I waited by the window in the library that looked out over the road to Prague until I thought I might go mad from worry and fear. I hugged my robes tighter around myself, the cold from the window seeping into my bones. I distracted myself with library cataloging a few times, but it was of little use. No matter how much I hoped, I had a terrible feeling Recks was in danger. We all were; it was only a matter of time.

I wasn’t all that surprised when only two red-robed figures got out of the coach in the courtyard below, but I was terrified. I pushed my face against the glass, squinting against the darkness to be sure. Neither of the men was Recks. The coach Weevil usually drove was not with them either. I cursed myself for the pin. He must’ve been caught with the analgesic.
Could he have escaped?

It seemed unlikely given Anders’s calm demeanor. His stride was resolute but not urgent.
What does he know?
He could know everything or nothing. I tried to fight the panic I felt. I knew what we had to do. I just didn’t want to believe it. I’d been dreading this day for months. Only the thought of facing it with Recks made it bearable, and now he was gone again.

When I first found myself alone here, nothing could console me. I never wanted to cease to exist so much in my life, but I came to realize I wouldn’t go back into slavery if I could prove my worth. I’d gotten past the gate—something precious few ever did.

And when I saw Recks in the gymnasium that day, the day I failed my obstacle test, my heart came alive again. I’d been truly dead inside, the shell of a house with no hearth within. Now all that was taken from me again, threatening to plunge me into a darkness from which I’d never emerge.

I knew everything there was to know in the world; and yet, I couldn’t control my emotions. Kinder lectured me many times on the importance of this.

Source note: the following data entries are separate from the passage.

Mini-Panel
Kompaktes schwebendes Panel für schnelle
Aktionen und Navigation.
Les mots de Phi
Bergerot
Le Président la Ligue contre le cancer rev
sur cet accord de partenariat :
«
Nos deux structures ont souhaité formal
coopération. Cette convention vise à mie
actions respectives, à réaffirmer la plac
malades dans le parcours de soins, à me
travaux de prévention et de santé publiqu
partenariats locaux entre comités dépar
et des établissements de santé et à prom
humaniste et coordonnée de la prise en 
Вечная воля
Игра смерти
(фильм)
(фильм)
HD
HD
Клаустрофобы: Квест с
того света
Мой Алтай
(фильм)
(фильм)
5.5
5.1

“Let there be no love, no sign of wanting in your heart. No good can come of it,” he said.

But he was wrong. Love was the only good thing worth having in the world. It was worth risking all else. Kinder had never known love obviously. How could he be expected to understand? And so I would nod and say, “Yes, Master,” knowing all the while he was a fool.

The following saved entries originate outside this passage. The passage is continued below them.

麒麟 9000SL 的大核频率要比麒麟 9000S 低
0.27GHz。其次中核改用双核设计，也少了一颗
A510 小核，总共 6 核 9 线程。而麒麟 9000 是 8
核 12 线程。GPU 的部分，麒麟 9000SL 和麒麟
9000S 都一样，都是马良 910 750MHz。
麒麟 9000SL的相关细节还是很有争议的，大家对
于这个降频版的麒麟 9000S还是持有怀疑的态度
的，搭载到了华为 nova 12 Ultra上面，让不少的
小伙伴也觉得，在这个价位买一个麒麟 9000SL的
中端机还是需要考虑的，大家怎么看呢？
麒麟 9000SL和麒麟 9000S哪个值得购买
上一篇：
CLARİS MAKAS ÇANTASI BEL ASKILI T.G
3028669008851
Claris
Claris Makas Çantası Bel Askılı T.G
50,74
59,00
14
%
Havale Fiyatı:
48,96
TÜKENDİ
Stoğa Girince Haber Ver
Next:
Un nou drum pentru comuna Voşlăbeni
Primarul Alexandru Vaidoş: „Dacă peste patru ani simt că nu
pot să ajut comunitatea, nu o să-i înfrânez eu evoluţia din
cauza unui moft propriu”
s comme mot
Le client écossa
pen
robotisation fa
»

I hurried down a few rows to Kinder’s desk. He’d watched the forest all day, almost as neurotically as I had.

“Master, they’ve returned.” He raised his head from his book at the tone of my voice, thick with meaning. “There’s one less.”

“Recks?”

I nodded sadly. Kinder jumped up, leaving his volume on the seat behind him.

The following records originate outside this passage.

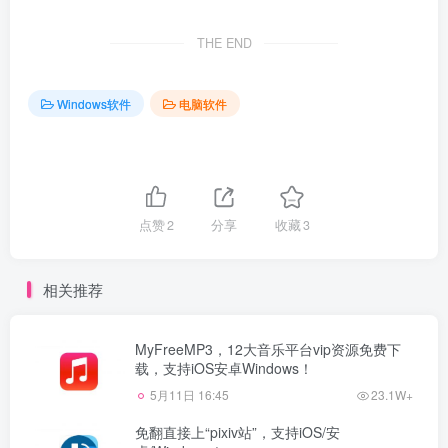
THE END
Windows软件
电脑软件
点赞
2
分享
收藏
3
相关推荐
MyFreeMP3，12大音乐平台vip资源免费下
载，支持iOS安卓Windows！
5月11日 16:45
23.1W+
免翻直接上“pixiv站”，支持iOS/安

“It’s time then. You know what to do.”

Yes, I knew. He’d told me enough times, burned it into my memory banks. Even if I could’ve forgotten it, it’d always be there in my download. Some days I felt more machine than human but not today. Losing Recks again was more than unbearable. I turned and hurried away from him before Kinder could see my tears. He’d never understand.